If you did, you might expect a review of claims to show a spike in denials since the grace period ended Oct. 1, 2016.
Monitor Returned Claims
Although CMS gave you that “grace” for one year following the implementation of ICD-10-CM, most other payers did not. That’s why you’ve probably been coding correctly anyway. “Many major insurers did not offer coding flexibility, so many providers are already using specific codes,” said CMS spokesperson Jibril O. Boykin.
But the end of the grace period may mean you have an increase in denials if you haven’t been applying the level of specificity ICD-10 truly requires.

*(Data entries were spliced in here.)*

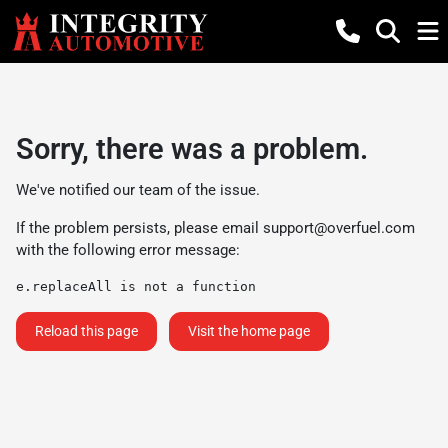
Sorry, there was a problem.
We've notified our team of the issue.
If the problem persists, please email
support@overfuel.com
with the following error message:
e.replaceAll is not a function
Reload this page
Visit the home page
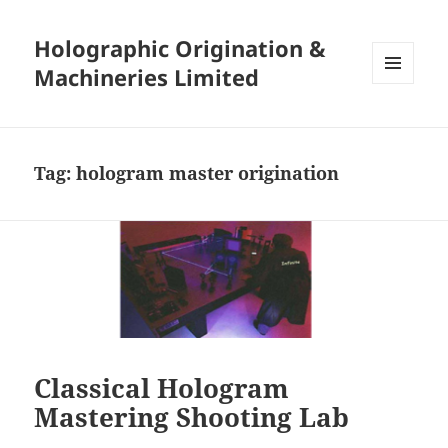
Holographic Origination &
Machineries Limited
MENU
AND
WIDGETS
Tag:
hologram master origination
Classical Hologram
Mastering Shooting Lab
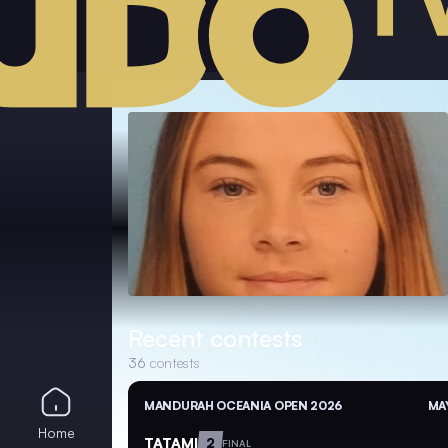
Recent contests
36
contests
MANDURAH OCEANIA OPEN 2026
MAY
Home
TATAMI
2
FINAL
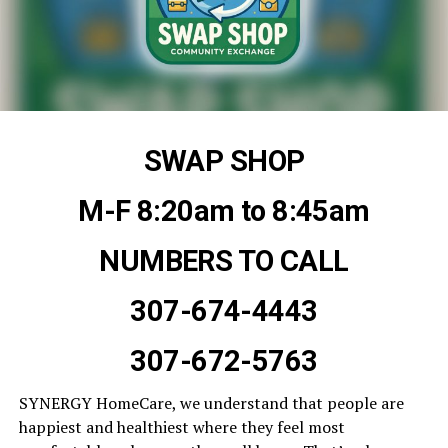
SWAP SHOP
M-F 8:20am to 8:45am
NUMBERS TO CALL
307-674-4443
307-672-5763
SYNERGY HomeCare, we understand that people are
happiest and healthiest where they feel most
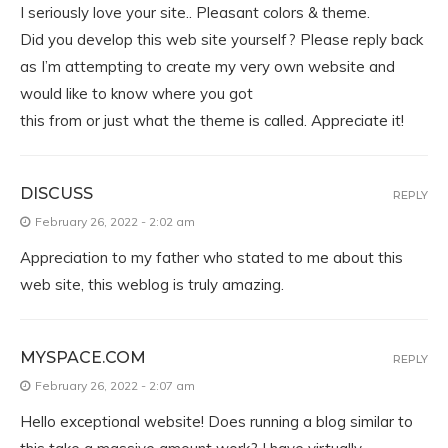
I seriously love your site.. Pleasant colors & theme.
Did you develop this web site yourself? Please reply back
as I’m attempting to create my very own website and
would like to know where you got
this from or just what the theme is called. Appreciate it!
DISCUSS
REPLY
February 26, 2022 - 2:02 am
Appreciation to my father who stated to me about this
web site, this weblog is truly amazing.
MYSPACE.COM
REPLY
February 26, 2022 - 2:07 am
Hello exceptional website! Does running a blog similar to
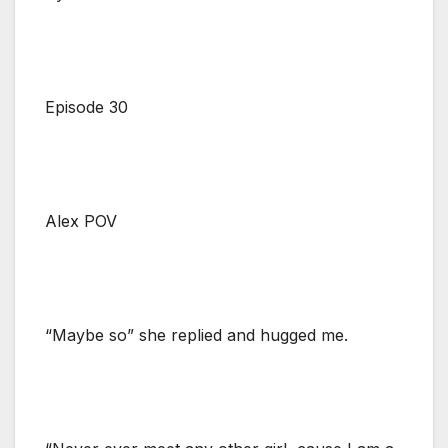
Episode 30
Alex POV
“Maybe so” she replied and hugged me.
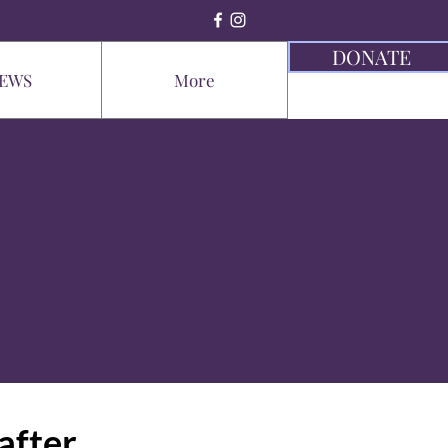
DONATE
EWS
More
after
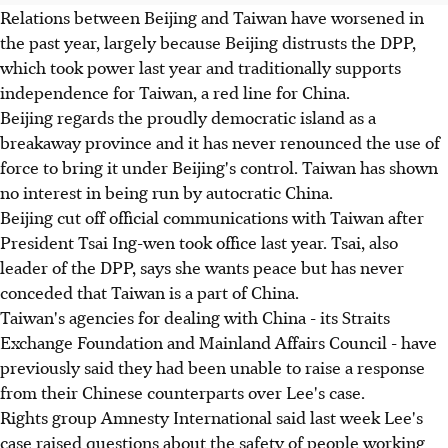
Relations between Beijing and Taiwan have worsened in
the past year, largely because Beijing distrusts the DPP,
which took power last year and traditionally supports
independence for Taiwan, a red line for China.
Beijing regards the proudly democratic island as a
breakaway province and it has never renounced the use of
force to bring it under Beijing's control. Taiwan has shown
no interest in being run by autocratic China.
Beijing cut off official communications with Taiwan after
President Tsai Ing-wen took office last year. Tsai, also
leader of the DPP, says she wants peace but has never
conceded that Taiwan is a part of China.
Taiwan's agencies for dealing with China - its Straits
Exchange Foundation and Mainland Affairs Council - have
previously said they had been unable to raise a response
from their Chinese counterparts over Lee's case.
Rights group Amnesty International said last week Lee's
case raised questions about the safety of people working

Do this: Run a claims audit including all your major payers on claims filed since Oct. 1, 2016, and see if you have a significant change in denial rates based on inappropriate diagnosis code for the procedure. Then use that information to inform surgeons where they need to tighten their documentation to help coders report conditions to the highest specificity available in ICD-10.
Turn On Your ‘Update’ Mechanism
If you’ve gotten lazy about updating your system’s diagnosis code set because CMS froze new updates to ease the transition from ICD-9 to ICD-10, you need to break that habitnow.
During that freeze, lots of updates accumulated and came gushing out on Oct. 1. Some of those changes, like those discussed in “Drill Down to Details For Intestine and Pancreas Dx Changes” turn a four-digit code into more specific five-digit codes. Missing those changes means certain denial for filing a “truncated” code.
Do this: Just as you used to update your ICD-9 code sets at least once a year to make sure you were using the most current options, you’ll need to re-start that process for ICD-10. Now that ICD-10-CM 2017 broke the hold, you can expect annual updates each year moving forward.